Start of Records to process

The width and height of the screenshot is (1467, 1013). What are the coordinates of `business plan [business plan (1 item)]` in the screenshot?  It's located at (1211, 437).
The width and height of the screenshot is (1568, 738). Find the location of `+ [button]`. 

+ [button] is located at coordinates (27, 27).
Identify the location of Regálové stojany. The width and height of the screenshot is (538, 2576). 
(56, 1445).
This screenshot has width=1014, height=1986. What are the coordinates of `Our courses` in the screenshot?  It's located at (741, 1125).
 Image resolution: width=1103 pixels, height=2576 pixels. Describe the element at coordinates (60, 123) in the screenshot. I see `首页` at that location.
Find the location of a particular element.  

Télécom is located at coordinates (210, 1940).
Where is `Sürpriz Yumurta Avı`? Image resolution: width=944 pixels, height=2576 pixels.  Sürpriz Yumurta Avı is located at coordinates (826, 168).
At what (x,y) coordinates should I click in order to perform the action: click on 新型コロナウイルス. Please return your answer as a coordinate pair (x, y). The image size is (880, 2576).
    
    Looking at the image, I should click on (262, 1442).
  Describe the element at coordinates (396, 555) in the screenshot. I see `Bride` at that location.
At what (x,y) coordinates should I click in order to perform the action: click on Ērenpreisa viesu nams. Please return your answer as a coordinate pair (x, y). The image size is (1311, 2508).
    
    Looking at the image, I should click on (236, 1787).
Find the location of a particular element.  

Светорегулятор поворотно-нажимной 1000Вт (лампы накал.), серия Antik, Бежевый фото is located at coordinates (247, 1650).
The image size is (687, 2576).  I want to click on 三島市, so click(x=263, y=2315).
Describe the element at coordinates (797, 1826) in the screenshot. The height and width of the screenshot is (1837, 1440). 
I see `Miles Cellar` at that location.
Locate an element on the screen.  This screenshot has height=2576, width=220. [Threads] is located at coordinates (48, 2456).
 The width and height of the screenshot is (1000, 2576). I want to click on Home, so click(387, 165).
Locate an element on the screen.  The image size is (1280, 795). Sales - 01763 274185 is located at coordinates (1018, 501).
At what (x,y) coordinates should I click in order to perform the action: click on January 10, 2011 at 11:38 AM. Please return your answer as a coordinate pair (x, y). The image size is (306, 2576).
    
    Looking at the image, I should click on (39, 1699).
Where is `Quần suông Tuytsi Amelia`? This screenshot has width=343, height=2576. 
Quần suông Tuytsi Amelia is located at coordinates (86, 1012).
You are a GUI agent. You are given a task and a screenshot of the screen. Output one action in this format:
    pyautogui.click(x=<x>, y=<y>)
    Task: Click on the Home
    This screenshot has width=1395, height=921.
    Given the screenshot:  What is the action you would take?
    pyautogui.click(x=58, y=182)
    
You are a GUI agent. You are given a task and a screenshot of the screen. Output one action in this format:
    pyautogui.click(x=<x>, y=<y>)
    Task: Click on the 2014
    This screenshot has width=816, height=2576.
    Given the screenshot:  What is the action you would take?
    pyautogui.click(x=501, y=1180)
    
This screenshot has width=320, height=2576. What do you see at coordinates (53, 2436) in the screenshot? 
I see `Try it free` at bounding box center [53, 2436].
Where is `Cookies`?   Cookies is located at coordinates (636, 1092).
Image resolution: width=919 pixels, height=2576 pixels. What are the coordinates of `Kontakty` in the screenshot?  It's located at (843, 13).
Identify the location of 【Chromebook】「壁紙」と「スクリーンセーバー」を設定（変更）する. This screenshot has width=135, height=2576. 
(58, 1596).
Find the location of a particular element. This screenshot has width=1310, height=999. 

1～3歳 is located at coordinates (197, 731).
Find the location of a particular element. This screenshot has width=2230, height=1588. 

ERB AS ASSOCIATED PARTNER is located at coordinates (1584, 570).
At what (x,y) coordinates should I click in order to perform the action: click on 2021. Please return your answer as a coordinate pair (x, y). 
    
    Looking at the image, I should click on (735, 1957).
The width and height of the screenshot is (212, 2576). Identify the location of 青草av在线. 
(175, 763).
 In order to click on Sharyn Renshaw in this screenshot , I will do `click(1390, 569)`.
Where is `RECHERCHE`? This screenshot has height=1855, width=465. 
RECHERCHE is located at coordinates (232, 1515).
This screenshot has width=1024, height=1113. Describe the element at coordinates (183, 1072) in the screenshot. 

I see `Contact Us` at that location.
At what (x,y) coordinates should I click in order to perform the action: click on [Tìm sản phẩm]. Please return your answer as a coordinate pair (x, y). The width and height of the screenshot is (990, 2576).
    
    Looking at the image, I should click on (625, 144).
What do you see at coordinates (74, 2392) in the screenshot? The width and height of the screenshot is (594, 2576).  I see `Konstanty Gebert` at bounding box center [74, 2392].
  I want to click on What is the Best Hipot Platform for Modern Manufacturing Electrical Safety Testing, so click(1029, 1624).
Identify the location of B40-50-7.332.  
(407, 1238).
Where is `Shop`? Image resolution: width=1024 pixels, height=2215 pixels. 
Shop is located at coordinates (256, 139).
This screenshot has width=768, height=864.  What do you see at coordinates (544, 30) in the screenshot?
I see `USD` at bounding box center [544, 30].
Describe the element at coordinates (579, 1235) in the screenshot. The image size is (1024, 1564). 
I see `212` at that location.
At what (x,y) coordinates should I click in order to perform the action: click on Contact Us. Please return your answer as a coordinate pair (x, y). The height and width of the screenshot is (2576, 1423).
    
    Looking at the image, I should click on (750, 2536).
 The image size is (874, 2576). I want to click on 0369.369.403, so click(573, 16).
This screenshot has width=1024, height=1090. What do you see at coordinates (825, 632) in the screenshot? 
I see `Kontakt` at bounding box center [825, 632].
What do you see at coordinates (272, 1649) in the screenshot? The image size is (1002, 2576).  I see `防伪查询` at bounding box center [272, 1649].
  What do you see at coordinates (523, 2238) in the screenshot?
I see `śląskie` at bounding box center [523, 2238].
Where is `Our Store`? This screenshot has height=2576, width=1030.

End of Records to process

## Aim of the task
Write the records out again so that each one matches the original exactly.

## The completed task
The width and height of the screenshot is (1467, 1013). What are the coordinates of `business plan [business plan (1 item)]` in the screenshot?  It's located at (1211, 437).
The width and height of the screenshot is (1568, 738). Find the location of `+ [button]`. 

+ [button] is located at coordinates (27, 27).
Identify the location of Regálové stojany. The width and height of the screenshot is (538, 2576). 
(56, 1445).
This screenshot has width=1014, height=1986. What are the coordinates of `Our courses` in the screenshot?  It's located at (741, 1125).
 Image resolution: width=1103 pixels, height=2576 pixels. Describe the element at coordinates (60, 123) in the screenshot. I see `首页` at that location.
Find the location of a particular element.  

Télécom is located at coordinates (210, 1940).
Where is `Sürpriz Yumurta Avı`? Image resolution: width=944 pixels, height=2576 pixels.  Sürpriz Yumurta Avı is located at coordinates (826, 168).
At what (x,y) coordinates should I click in order to perform the action: click on 新型コロナウイルス. Please return your answer as a coordinate pair (x, y). The image size is (880, 2576).
    
    Looking at the image, I should click on (262, 1442).
  Describe the element at coordinates (396, 555) in the screenshot. I see `Bride` at that location.
At what (x,y) coordinates should I click in order to perform the action: click on Ērenpreisa viesu nams. Please return your answer as a coordinate pair (x, y). The image size is (1311, 2508).
    
    Looking at the image, I should click on (236, 1787).
Find the location of a particular element.  

Светорегулятор поворотно-нажимной 1000Вт (лампы накал.), серия Antik, Бежевый фото is located at coordinates (247, 1650).
The image size is (687, 2576).  I want to click on 三島市, so click(x=263, y=2315).
Describe the element at coordinates (797, 1826) in the screenshot. The height and width of the screenshot is (1837, 1440). 
I see `Miles Cellar` at that location.
Locate an element on the screen.  This screenshot has height=2576, width=220. [Threads] is located at coordinates (48, 2456).
 The width and height of the screenshot is (1000, 2576). I want to click on Home, so click(387, 165).
Locate an element on the screen.  The image size is (1280, 795). Sales - 01763 274185 is located at coordinates (1018, 501).
At what (x,y) coordinates should I click in order to perform the action: click on January 10, 2011 at 11:38 AM. Please return your answer as a coordinate pair (x, y). The image size is (306, 2576).
    
    Looking at the image, I should click on (39, 1699).
Where is `Quần suông Tuytsi Amelia`? This screenshot has width=343, height=2576. 
Quần suông Tuytsi Amelia is located at coordinates (86, 1012).
You are a GUI agent. You are given a task and a screenshot of the screen. Output one action in this format:
    pyautogui.click(x=<x>, y=<y>)
    Task: Click on the Home
    This screenshot has width=1395, height=921.
    Given the screenshot:  What is the action you would take?
    pyautogui.click(x=58, y=182)
    
You are a GUI agent. You are given a task and a screenshot of the screen. Output one action in this format:
    pyautogui.click(x=<x>, y=<y>)
    Task: Click on the 2014
    This screenshot has width=816, height=2576.
    Given the screenshot:  What is the action you would take?
    pyautogui.click(x=501, y=1180)
    
This screenshot has width=320, height=2576. What do you see at coordinates (53, 2436) in the screenshot? 
I see `Try it free` at bounding box center [53, 2436].
Where is `Cookies`?   Cookies is located at coordinates (636, 1092).
Image resolution: width=919 pixels, height=2576 pixels. What are the coordinates of `Kontakty` in the screenshot?  It's located at (843, 13).
Identify the location of 【Chromebook】「壁紙」と「スクリーンセーバー」を設定（変更）する. This screenshot has width=135, height=2576. 
(58, 1596).
Find the location of a particular element. This screenshot has width=1310, height=999. 

1～3歳 is located at coordinates (197, 731).
Find the location of a particular element. This screenshot has width=2230, height=1588. 

ERB AS ASSOCIATED PARTNER is located at coordinates (1584, 570).
At what (x,y) coordinates should I click in order to perform the action: click on 2021. Please return your answer as a coordinate pair (x, y). 
    
    Looking at the image, I should click on (735, 1957).
The width and height of the screenshot is (212, 2576). Identify the location of 青草av在线. 
(175, 763).
 In order to click on Sharyn Renshaw in this screenshot , I will do `click(1390, 569)`.
Where is `RECHERCHE`? This screenshot has height=1855, width=465. 
RECHERCHE is located at coordinates (232, 1515).
This screenshot has width=1024, height=1113. Describe the element at coordinates (183, 1072) in the screenshot. 

I see `Contact Us` at that location.
At what (x,y) coordinates should I click in order to perform the action: click on [Tìm sản phẩm]. Please return your answer as a coordinate pair (x, y). The width and height of the screenshot is (990, 2576).
    
    Looking at the image, I should click on (625, 144).
What do you see at coordinates (74, 2392) in the screenshot? The width and height of the screenshot is (594, 2576).  I see `Konstanty Gebert` at bounding box center [74, 2392].
  I want to click on What is the Best Hipot Platform for Modern Manufacturing Electrical Safety Testing, so click(1029, 1624).
Identify the location of B40-50-7.332.  
(407, 1238).
Where is `Shop`? Image resolution: width=1024 pixels, height=2215 pixels. 
Shop is located at coordinates (256, 139).
This screenshot has width=768, height=864.  What do you see at coordinates (544, 30) in the screenshot?
I see `USD` at bounding box center [544, 30].
Describe the element at coordinates (579, 1235) in the screenshot. The image size is (1024, 1564). 
I see `212` at that location.
At what (x,y) coordinates should I click in order to perform the action: click on Contact Us. Please return your answer as a coordinate pair (x, y). The height and width of the screenshot is (2576, 1423).
    
    Looking at the image, I should click on (750, 2536).
 The image size is (874, 2576). I want to click on 0369.369.403, so click(573, 16).
This screenshot has width=1024, height=1090. What do you see at coordinates (825, 632) in the screenshot? 
I see `Kontakt` at bounding box center [825, 632].
What do you see at coordinates (272, 1649) in the screenshot? The image size is (1002, 2576).  I see `防伪查询` at bounding box center [272, 1649].
  What do you see at coordinates (523, 2238) in the screenshot?
I see `śląskie` at bounding box center [523, 2238].
Where is `Our Store`? This screenshot has height=2576, width=1030.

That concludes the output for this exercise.